Collected data:
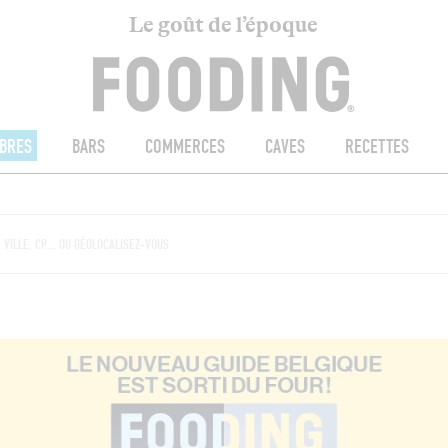
Le goût de l’époque
BRES
BARS
COMMERCES
CAVES
RECETTES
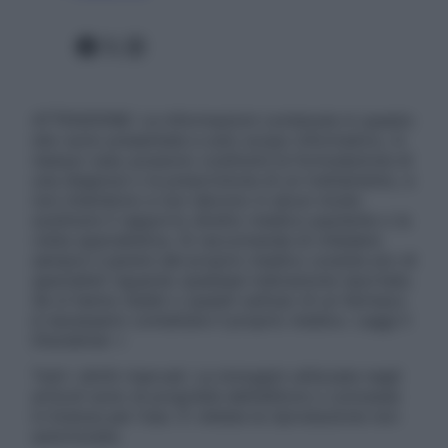
Facebook
X
Instagram
ATTENZIONE: Le informazioni contenute in questo
sito sono presentate a solo scopo informativo, in
nessun caso possono costituire la formulazione di
una diagnosi o la prescrizione di un trattamento, e
non intendono e non devono in alcun modo
sostituire il rapporto diretto medico-paziente o la
visita specialistica. Si raccomanda di chiedere
sempre il parere del proprio medico curante e/o di
specialisti riguardo qualsiasi indicazione riportata.
Se si hanno dubbi o quesiti sull’uso di un farmaco
è necessario contattare il proprio medico. Leggi il
Disclaimer »
Tutti i diritti riservati. Le immagini utilizzate negli
articoli sono di proprietà dell’editore o concesse
in licenza per l’uso. È vietata la riproduzione non
autorizzata.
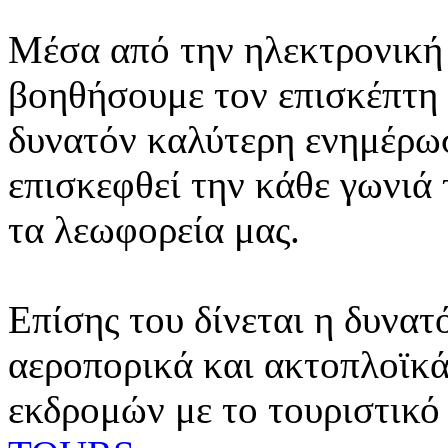
Μέσα από την ηλεκτρονική 
βοηθήσουμε τον επισκέπτη 
δυνατόν καλύτερη ενημέρωσ
επισκεφθεί την κάθε γωνιά
τα λεωφορεία μας.
Επίσης του δίνεται η δυνατ
αεροπορικά και ακτοπλοϊκά
εκδρομών με το τουριστικό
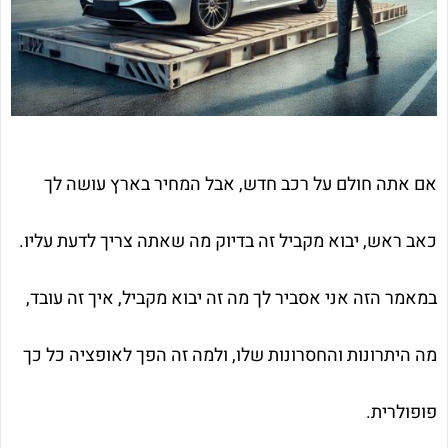
אם אתה חולם על רכב חדש, אבל המחיר בארץ עושה לך
כאב ראש, יבוא מקביל זה בדיוק מה שאתה צריך לדעת עליו.
במאמר הזה אני אסביר לך מה זה יבוא מקביל, איך זה עובד,
מה היתרונות והחסרונות שלו, ולמה זה הפך לאופציה כל כך
פופולרית.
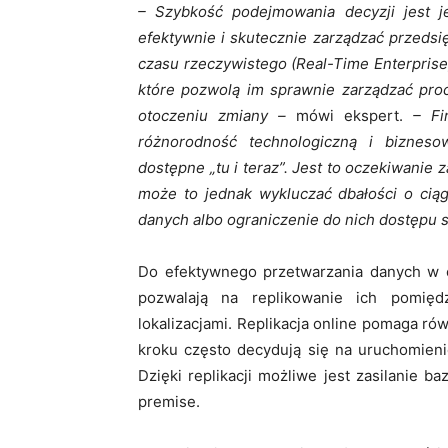
– Szybkość podejmowania decyzji jest j
efektywnie i skutecznie zarządzać przedsi
czasu rzeczywistego (Real-Time Enterprise
które pozwolą im sprawnie zarządzać pro
otoczeniu zmiany –
mówi ekspert.
– Fi
różnorodność technologiczną i biznes
dostępne „tu i teraz”. Jest to oczekiwanie 
może to jednak wykluczać dbałości o ciąg
danych albo ograniczenie do nich dostępu są
Do efektywnego przetwarzania danych w c
pozwalają na replikowanie ich pomięd
lokalizacjami. Replikacja online pomaga r
kroku często decydują się na uruchomien
Dzięki replikacji możliwe jest zasilanie 
premise.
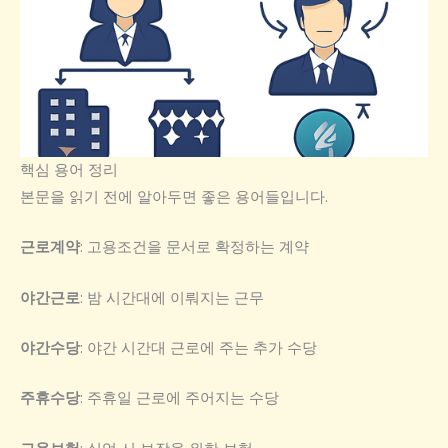
핵심 용어 정리
본문을 읽기 전에 알아두면 좋은 용어들입니다.
근로계약
: 고용조건을 문서로 확정하는 계약
야간근로
: 밤 시간대에 이뤄지는 근무
야간수당
: 야간 시간대 근로에 주는 추가 수당
주휴수당
: 주휴일 근로에 주어지는 수당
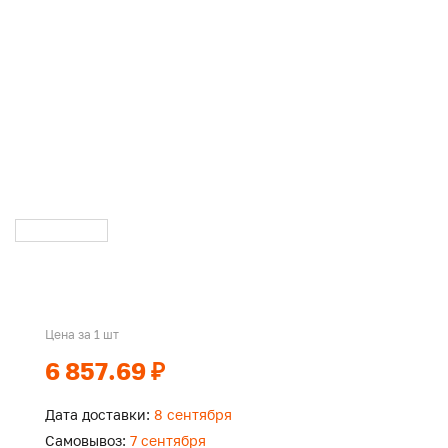
Цена за 1 шт
6 857.69 ₽
Дата доставки:
8 сентября
Самовывоз:
7 сентября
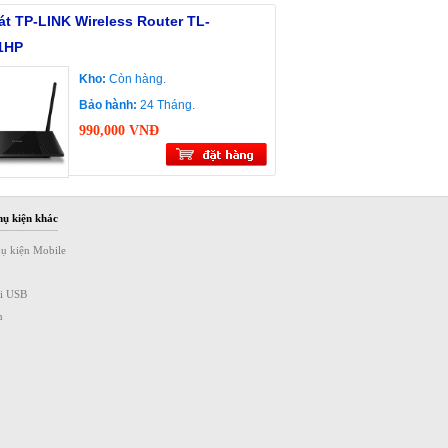
t TP-LINK Wireless Router TL-
1HP
Kho:
Còn hàng.
Bảo hành:
24 Tháng.
990,000 VNĐ
hụ kiện khác
hụ kiện Mobile
ài USB
n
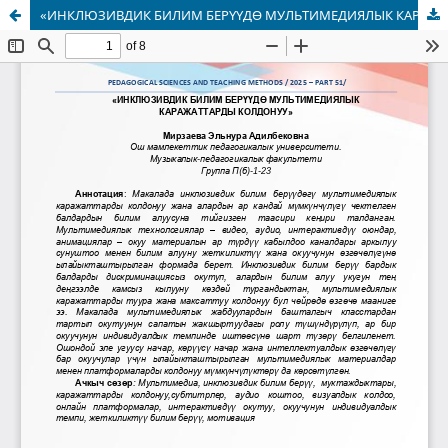
«ИНКЛЮЗИВДИК БИЛИМ БЕРҮҮДӨ МУЛЬТИМЕДИЯЛЫК КАРАЖАТТАРДЫ КОЛДОНУУ»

Aim of the task: Produce the data again character for character, with the images left out.

Task solution:
Le goût de l’époque
BRES
BARS
COMMERCES
CAVES
RECETTES
Facebook
X
Instagram
ATTENZIONE: Le informazioni contenute in questo
sito sono presentate a solo scopo informativo, in
nessun caso possono costituire la formulazione di
una diagnosi o la prescrizione di un trattamento, e
non intendono e non devono in alcun modo
sostituire il rapporto diretto medico-paziente o la
visita specialistica. Si raccomanda di chiedere
sempre il parere del proprio medico curante e/o di
specialisti riguardo qualsiasi indicazione riportata.
Se si hanno dubbi o quesiti sull’uso di un farmaco
è necessario contattare il proprio medico. Leggi il
Disclaimer »
Tutti i diritti riservati. Le immagini utilizzate negli
articoli sono di proprietà dell’editore o concesse
in licenza per l’uso. È vietata la riproduzione non
autorizzata.
Μέσα από την ηλεκτρονική 
βοηθήσουμε τον επισκέπτη 
δυνατόν καλύτερη ενημέρωσ
επισκεφθεί την κάθε γωνιά
τα λεωφορεία μας.
Επίσης του δίνεται η δυνατ
αεροπορικά και ακτοπλοϊκά
εκδρομών με το τουριστικό
אם אתה חולם על רכב חדש, אבל המחיר בארץ עושה לך
כאב ראש, יבוא מקביל זה בדיוק מה שאתה צריך לדעת עליו.
במאמר הזה אני אסביר לך מה זה יבוא מקביל, איך זה עובד,
מה היתרונות והחסרונות שלו, ולמה זה הפך לאופציה כל כך
פופולרית.
– Szybkość podejmowania decyzji jest j
efektywnie i skutecznie zarządzać przedsi
czasu rzeczywistego (Real-Time Enterprise
które pozwolą im sprawnie zarządzać pro
otoczeniu zmiany –
mówi ekspert.
– Fi
różnorodność technologiczną i biznes
dostępne „tu i teraz”. Jest to oczekiwanie 
może to jednak wykluczać dbałości o ciąg
danych albo ograniczenie do nich dostępu są
Do efektywnego przetwarzania danych w c
pozwalają na replikowanie ich pomięd
lokalizacjami. Replikacja online pomaga r
kroku często decydują się na uruchomien
Dzięki replikacji możliwe jest zasilanie 
premise.
핵심 용어 정리
본문을 읽기 전에 알아두면 좋은 용어들입니다.
근로계약
: 고용조건을 문서로 확정하는 계약
야간근로
: 밤 시간대에 이뤄지는 근무
야간수당
: 야간 시간대 근로에 주는 추가 수당
주휴수당
: 주휴일 근로에 주어지는 수당
Цена за 1 шт
6 857.69 ₽
Дата доставки:
8 сентября
Самовывоз:
7 сентября
t TP-LINK Wireless Router TL-
1HP
Kho:
Còn hàng.
Bảo hành:
24 Tháng.
990,000 VNĐ
hụ kiện khác
hụ kiện Mobile
ài USB
n
«ИНКЛЮЗИВДИК БИЛИМ БЕРҮҮДӨ МУЛЬТИМЕДИЯЛЫК КАРАЖАТТАРДЫ КОЛДОНУУ»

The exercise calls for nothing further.